### [Exercise instructions]
Reproduce, from the lines below, exactly the stretch that begins at the line containing "The very first" and ends at the line containing "in it. Well, but", both included.

[Stored data entries]
□ □ □ □ □ □ □

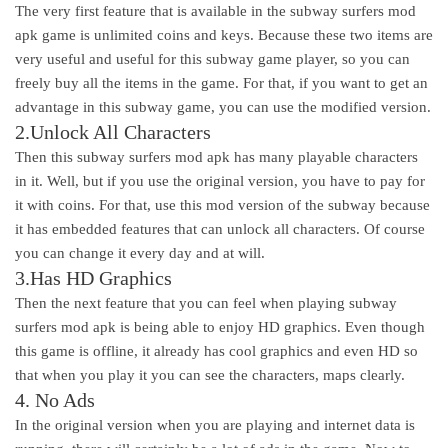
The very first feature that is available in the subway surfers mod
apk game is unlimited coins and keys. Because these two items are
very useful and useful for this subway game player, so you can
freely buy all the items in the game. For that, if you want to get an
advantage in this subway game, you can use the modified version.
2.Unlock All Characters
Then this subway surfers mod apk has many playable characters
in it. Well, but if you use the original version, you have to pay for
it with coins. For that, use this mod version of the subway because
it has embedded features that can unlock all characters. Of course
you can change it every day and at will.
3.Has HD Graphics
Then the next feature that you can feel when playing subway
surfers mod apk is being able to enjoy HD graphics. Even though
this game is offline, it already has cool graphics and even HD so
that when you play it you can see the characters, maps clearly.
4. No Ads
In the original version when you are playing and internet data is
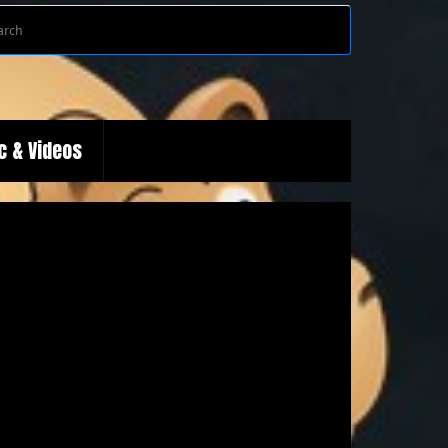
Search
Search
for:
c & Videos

□ □ □ □ □ □ □

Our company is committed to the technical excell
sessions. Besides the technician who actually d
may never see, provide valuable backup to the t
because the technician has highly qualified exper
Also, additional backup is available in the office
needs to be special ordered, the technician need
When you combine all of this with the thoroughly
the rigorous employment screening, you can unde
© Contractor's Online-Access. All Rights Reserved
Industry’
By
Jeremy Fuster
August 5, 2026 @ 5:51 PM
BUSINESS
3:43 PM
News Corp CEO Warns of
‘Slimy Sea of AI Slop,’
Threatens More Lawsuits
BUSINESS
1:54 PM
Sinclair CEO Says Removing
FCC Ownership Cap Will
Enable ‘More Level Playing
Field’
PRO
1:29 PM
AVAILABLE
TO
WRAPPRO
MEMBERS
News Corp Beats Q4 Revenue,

□ □ □ □ □ □ □

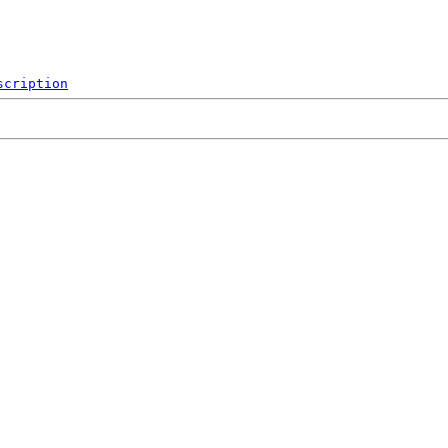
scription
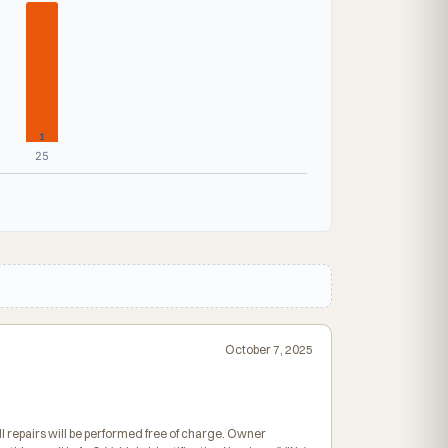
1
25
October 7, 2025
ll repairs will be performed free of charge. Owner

□ □ □ □ □ □ □

### [Answer section]
The very first feature that is available in the subway surfers mod
apk game is unlimited coins and keys. Because these two items are
very useful and useful for this subway game player, so you can
freely buy all the items in the game. For that, if you want to get an
advantage in this subway game, you can use the modified version.
2.Unlock All Characters
Then this subway surfers mod apk has many playable characters
in it. Well, but if you use the original version, you have to pay for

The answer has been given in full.